Ryan Townsend

Personal information
- Date of birth: 2 September 1985 (age 40)
- Place of birth: Manchester, England
- Position: Central defender

Team information
- Current team: Mandurah City

Senior career*
- Years: Team / Apps / (Gls)
- 2004: Burnley / 1 / (0)
- 2005: Wanneroo City
- 2005–2007: Perth Glory / 3 / (0)
- 2007–2008: Persiba Balikpapan
- 2008–2011: Mandurah City

International career
- 2005: Australia U20 / 3 / (0)

= Ryan Townsend =

English-born Australian soccer player

Ryan Townsend (born 2 September 1985) is an Australian former soccer player.

==Biography==
Townsend was born in Manchester, in the United Kingdom, but was raised in Perth, Western Australia.
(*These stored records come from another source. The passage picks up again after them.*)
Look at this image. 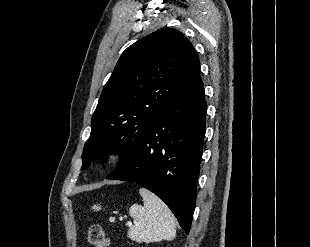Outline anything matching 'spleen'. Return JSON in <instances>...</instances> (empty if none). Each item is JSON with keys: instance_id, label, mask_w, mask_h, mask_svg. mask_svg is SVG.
<instances>
[{"instance_id": "spleen-1", "label": "spleen", "mask_w": 310, "mask_h": 247, "mask_svg": "<svg viewBox=\"0 0 310 247\" xmlns=\"http://www.w3.org/2000/svg\"><path fill=\"white\" fill-rule=\"evenodd\" d=\"M144 205L134 204L129 209L135 224L130 227L128 237L136 242H159L172 240L176 235L175 217L168 206L145 188L139 190ZM99 210L100 207L94 206Z\"/></svg>"}]
</instances>
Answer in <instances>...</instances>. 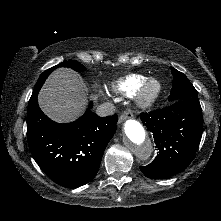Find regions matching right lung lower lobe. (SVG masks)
Returning <instances> with one entry per match:
<instances>
[{
  "label": "right lung lower lobe",
  "mask_w": 221,
  "mask_h": 221,
  "mask_svg": "<svg viewBox=\"0 0 221 221\" xmlns=\"http://www.w3.org/2000/svg\"><path fill=\"white\" fill-rule=\"evenodd\" d=\"M33 91L28 105L27 138L33 158L55 183L77 188L97 174L104 150L116 131L117 115L99 117L92 102L72 123L49 119L39 108Z\"/></svg>",
  "instance_id": "obj_1"
}]
</instances>
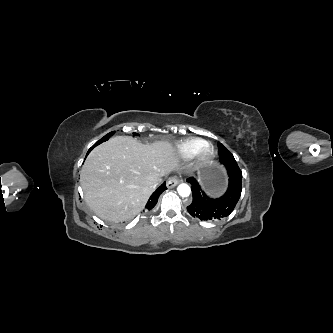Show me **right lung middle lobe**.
<instances>
[{
  "label": "right lung middle lobe",
  "instance_id": "dd1d6c3e",
  "mask_svg": "<svg viewBox=\"0 0 333 333\" xmlns=\"http://www.w3.org/2000/svg\"><path fill=\"white\" fill-rule=\"evenodd\" d=\"M114 134V131L113 132H110V133H108L107 135H105L101 140H99L98 142V144H100V143H102V142H104V141H106V140H108L109 139V137L110 136H112ZM135 135H138V134H136V133H134Z\"/></svg>",
  "mask_w": 333,
  "mask_h": 333
}]
</instances>
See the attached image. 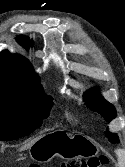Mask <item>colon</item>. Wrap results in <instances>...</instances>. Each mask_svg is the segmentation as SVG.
Returning <instances> with one entry per match:
<instances>
[{
  "label": "colon",
  "mask_w": 125,
  "mask_h": 167,
  "mask_svg": "<svg viewBox=\"0 0 125 167\" xmlns=\"http://www.w3.org/2000/svg\"><path fill=\"white\" fill-rule=\"evenodd\" d=\"M108 160L107 156L99 155L89 159H75L70 162H64L59 167H106Z\"/></svg>",
  "instance_id": "colon-1"
}]
</instances>
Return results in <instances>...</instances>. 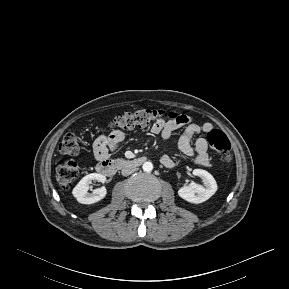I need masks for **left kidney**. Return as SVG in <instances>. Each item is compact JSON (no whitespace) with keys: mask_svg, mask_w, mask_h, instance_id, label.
I'll list each match as a JSON object with an SVG mask.
<instances>
[{"mask_svg":"<svg viewBox=\"0 0 289 289\" xmlns=\"http://www.w3.org/2000/svg\"><path fill=\"white\" fill-rule=\"evenodd\" d=\"M193 174L203 179L204 185L191 182L189 186H183L178 190V195L194 204H199L208 200L217 191V183L214 177L202 169H194Z\"/></svg>","mask_w":289,"mask_h":289,"instance_id":"obj_1","label":"left kidney"}]
</instances>
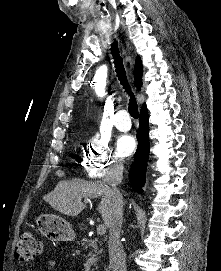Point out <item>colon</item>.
Listing matches in <instances>:
<instances>
[{"mask_svg": "<svg viewBox=\"0 0 221 271\" xmlns=\"http://www.w3.org/2000/svg\"><path fill=\"white\" fill-rule=\"evenodd\" d=\"M42 243L35 238L33 233L25 231L20 235L15 246V261L20 264L34 262L41 255Z\"/></svg>", "mask_w": 221, "mask_h": 271, "instance_id": "5ec220e1", "label": "colon"}]
</instances>
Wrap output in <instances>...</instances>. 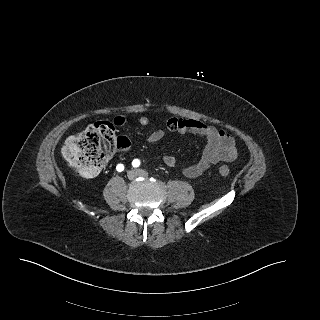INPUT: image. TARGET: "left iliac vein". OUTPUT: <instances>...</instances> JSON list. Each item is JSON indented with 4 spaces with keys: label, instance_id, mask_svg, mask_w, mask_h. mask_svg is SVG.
<instances>
[{
    "label": "left iliac vein",
    "instance_id": "1",
    "mask_svg": "<svg viewBox=\"0 0 320 320\" xmlns=\"http://www.w3.org/2000/svg\"><path fill=\"white\" fill-rule=\"evenodd\" d=\"M138 176H143L146 177L148 175L147 171L143 170V169H137L135 170Z\"/></svg>",
    "mask_w": 320,
    "mask_h": 320
}]
</instances>
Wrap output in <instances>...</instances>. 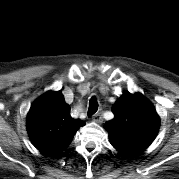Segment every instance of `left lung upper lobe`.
Masks as SVG:
<instances>
[{"label":"left lung upper lobe","mask_w":179,"mask_h":179,"mask_svg":"<svg viewBox=\"0 0 179 179\" xmlns=\"http://www.w3.org/2000/svg\"><path fill=\"white\" fill-rule=\"evenodd\" d=\"M114 119L105 124L110 143L133 152L145 150L155 139L160 119L152 103L141 94L124 93L113 105Z\"/></svg>","instance_id":"left-lung-upper-lobe-1"}]
</instances>
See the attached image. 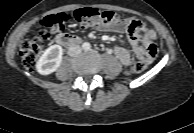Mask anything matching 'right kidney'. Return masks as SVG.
Instances as JSON below:
<instances>
[{
	"label": "right kidney",
	"mask_w": 194,
	"mask_h": 133,
	"mask_svg": "<svg viewBox=\"0 0 194 133\" xmlns=\"http://www.w3.org/2000/svg\"><path fill=\"white\" fill-rule=\"evenodd\" d=\"M63 49L60 45H52L44 51L36 63V70L41 75L55 72L62 61Z\"/></svg>",
	"instance_id": "ca27d5eb"
}]
</instances>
His father was a former professional footballer, George Townsend. After growing up in Australia he returned to the UK having earned a place in Burnley's youth development set-up. Townsend could have stayed at Burnley but they could not extend his contract due to ECU Joondalup (his club in Perth) demanding a large development fee. Townsend instead returned to Perth where he started to train with Perth Glory before playing two games in 2005 on a short-term contract. Townsend then joined Wanneroo City in the Football West State League, before he was offered a full-time contract with Perth Glory in place of Daniel Vasilevski for the A-League 2006-07 season. He was released four games before the end of the A-League season after a single appearance and then decided to play in Indonesia with Persiba Balikpapan until 2008.

==Australian career==
He has played for the Australian U20 side, the "Young Socceroos", three times. A highlight for Townsend was scoring against Japan in the 2005 FIFA World Youth Championship.